Task instructions:
Your task is to transcribe the entries below exactly, beginning with the line containing "সুবিধা। যা আপনি" and ending with the final line, and to add nothing else.

Records for the exercise:

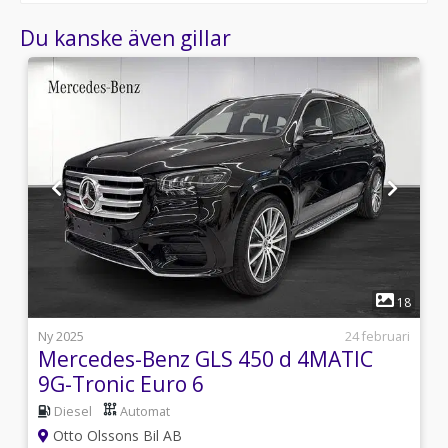
Du kanske även gillar
1
1
18
3
Ny 2025
24 februari
Mercedes-Benz GLS 450 d 4MATIC
9G-Tronic Euro 6
Diesel
Automat
Otto Olssons Bil AB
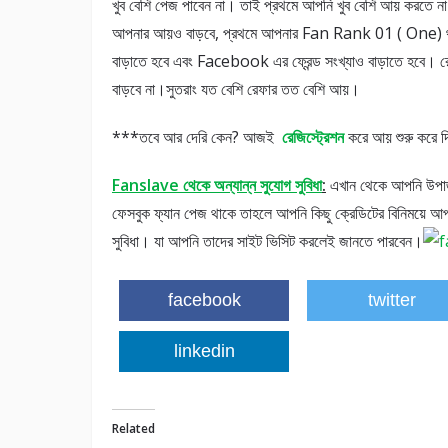
খুব বেশি পেজ পাবেন না। তাই প্রথমে আপনি খুব বেশি আয় করতে 
আপনার আয়ও বাড়বে, প্রথমে আপনার Fan Rank 01 ( One) থাকব
বাড়াতে হবে এবং Facebook এর ফ্রেন্ড সংখ্যাও বাড়াতে হবে
বাড়বে না।সুতরাং যত বেশি রেফার তত বেশি আয়।
***তবে আর দেরি কেন? আজই
রেজিস্ট্রেশন
করে আয় শুরু করে 
Fanslave
থেকে অন্যান্ন সুযোগ সুবিধা
:
এখান থেকে আপনি উপার্
ফেসবুক ফ্যান পেজ থাকে তাহলে আপনি কিছু ক্রেডিটের বিনিময়ে আপ
সুবিধা। যা আপনি তাদের সাইট ভিসিট করলেই জানতে পারবেন।
facebook
twitter
linkedin
Related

Output of the task:
সুবিধা। যা আপনি তাদের সাইট ভিসিট করলেই জানতে পারবেন।
facebook
twitter
linkedin
Related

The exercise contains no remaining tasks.